We have recently commissioned Gaffney Cline to produce a reserve estimate on our shallow structures and expect the results to be available before the end of the year.
Acquisition of 3A Best
In January 2018, we announced the intention to purchase a new Contract Area, 3A Best by the purchase of 100% of the shares of 3A Best Group JSC for a consideration of $24 million payable in new Caspian Sunrise shares to be issued at a price of 12p per share.
Background
3A Best owns a Contract Area of 1,347 sq km located close to the Caspian port city of Aktau in the Mangystau Province of Kazakhstan. The Contract Area is adjacent to and runs under the commercially successful Dunga field, which was discovered in 1966 and developed by Maersk Oil.
Based on an assessment of the geology Caspian Sunrise’s technical team believe some of the geological characteristics of the Dunga Contract Area are also present at 3A Best. Additionally, they believe the area 2,500 meters and below the Dunga Contract area, which forms part of the 3A Best Contract Area, also indicates the likely presence of oil.
490 sq km of 3D seismic has been shot. 1,327 linear km of 2D has been digitised and reprocessed.

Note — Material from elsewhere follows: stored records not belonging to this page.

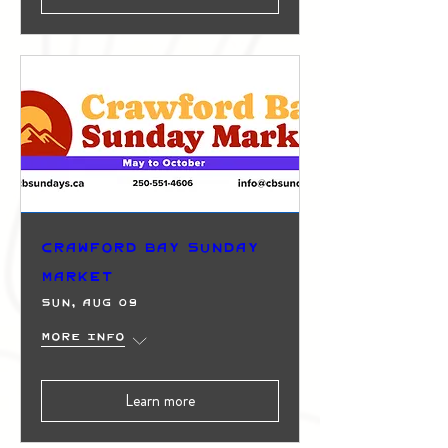
Crawford Bay Sunday
Market
Sun, Aug 09
More info
Learn more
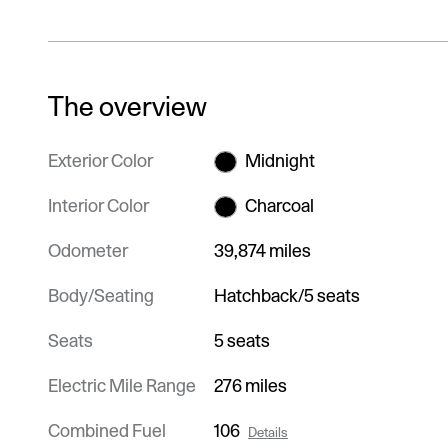
The overview
Exterior Color
Midnight
Interior Color
Charcoal
Odometer
39,874 miles
Body/Seating
Hatchback/5 seats
Seats
5 seats
Electric Mile Range
276 miles
Combined Fuel
106
Details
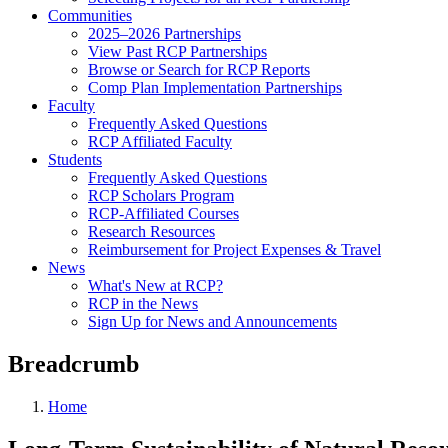
Communities
2025–2026 Partnerships
View Past RCP Partnerships
Browse or Search for RCP Reports
Comp Plan Implementation Partnerships
Faculty
Frequently Asked Questions
RCP Affiliated Faculty
Students
Frequently Asked Questions
RCP Scholars Program
RCP-Affiliated Courses
Research Resources
Reimbursement for Project Expenses & Travel
News
What's New at RCP?
RCP in the News
Sign Up for News and Announcements
Breadcrumb
Home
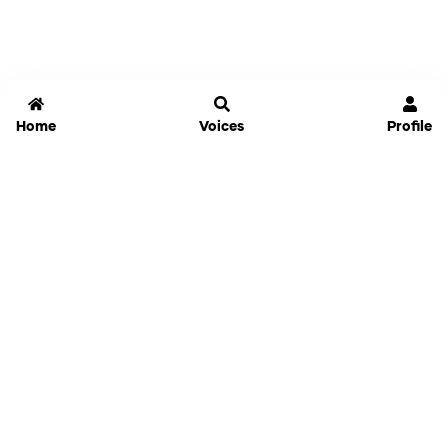
Home
Voices
Profile
Jammable
Home
Settings
Links
Pricing
Login
Sign Up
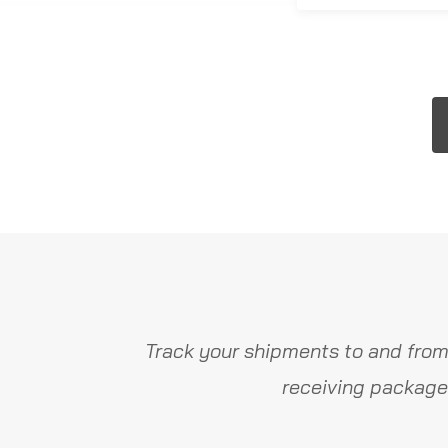
Track your shipments to and from
receiving package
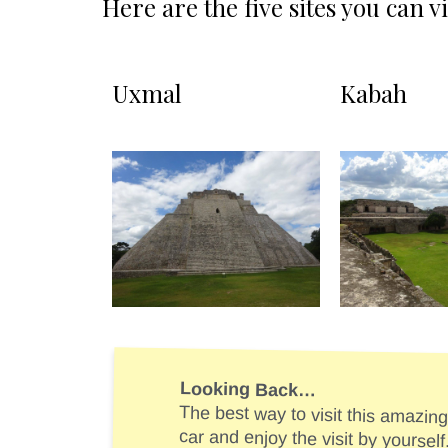
Here are the five sites you can v
Uxmal
Kabah
Looking Back…
The best way to visit this amazing 
car and enjoy the visit by yourself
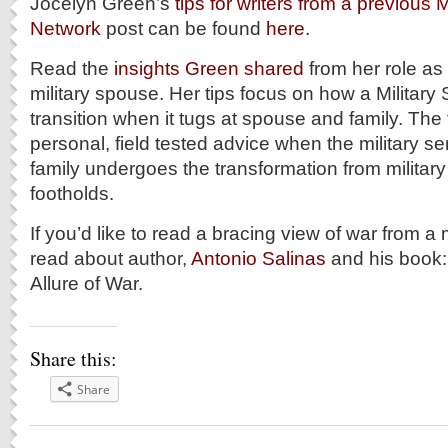
Jocelyn Green’s
tips for writers from a previous 
Network
post can be found
here.
Read the
insights Green shared
from her role a
military spouse. Her tips focus on how a Militar
transition when it tugs at spouse and family. The
personal, field tested advice when the military s
family undergoes the transformation from military 
footholds.
If you’d like to read a bracing view of war from a
read about author,
Antonio Salinas
and his book
Allure of War.
Share this:
Share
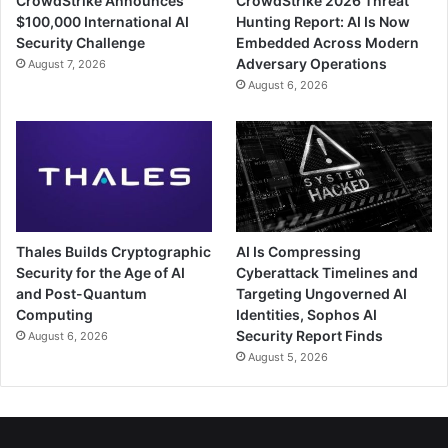
CrowdStrike Announces
CrowdStrike 2026 Threat
$100,000 International AI
Hunting Report: AI Is Now
Security Challenge
Embedded Across Modern
Adversary Operations
August 7, 2026
August 6, 2026
Thales Builds Cryptographic
AI Is Compressing
Security for the Age of AI
Cyberattack Timelines and
and Post-Quantum
Targeting Ungoverned AI
Computing
Identities, Sophos AI
Security Report Finds
August 6, 2026
August 5, 2026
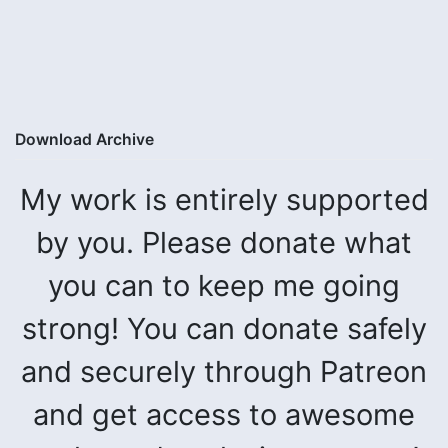
Download Archive
My work is entirely supported
by you. Please donate what
you can to keep me going
strong! You can donate safely
and securely through Patreon
and get access to awesome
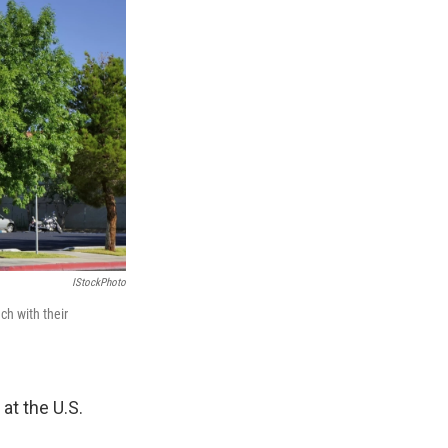
IStockPhoto
h with their
at the U.S.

C2 reserves, using the Soviet system of classification, of 3.67 million tonnes (approximately 26.8 mbbls) have been assigned to the 3A Best Contract Area.
Two wells have been drilled on the Contract Area in recent years, both encountering water and signs of oil & gas, although neither was commercially successful.
Caspian Sunrise will, by completing the acquisition of 3A Best, become responsible for the outstanding work programme commitment represented by the drilling of one well to a depth of 3,000 meters at an estimated cost of up to $2 million.
Related Party Transaction
As a result of the shareholdings in 3A Best of the family of Kuat Oraziman, the Chief Executive Officer of Caspian that holds one third of 3A Best and of Kairat Satylganov, its former Finance Director who holds one third of 3A Best, the Acquisition was considered a related party transaction under the AIM Rules. The independent directors of the Company in respect of AIM Rule 13, being Clive Carver and Edmund Limerick, considered, having consulted with WH Ireland, that the terms of the Merger were fair and reasonable insofar as Shareholders were concerned.
As at 30 June 2018, completion of the acquisition was dependent upon the satisfaction of a number of post signing conditions, including the issuance of a new licence, which remains the case at the date of this report.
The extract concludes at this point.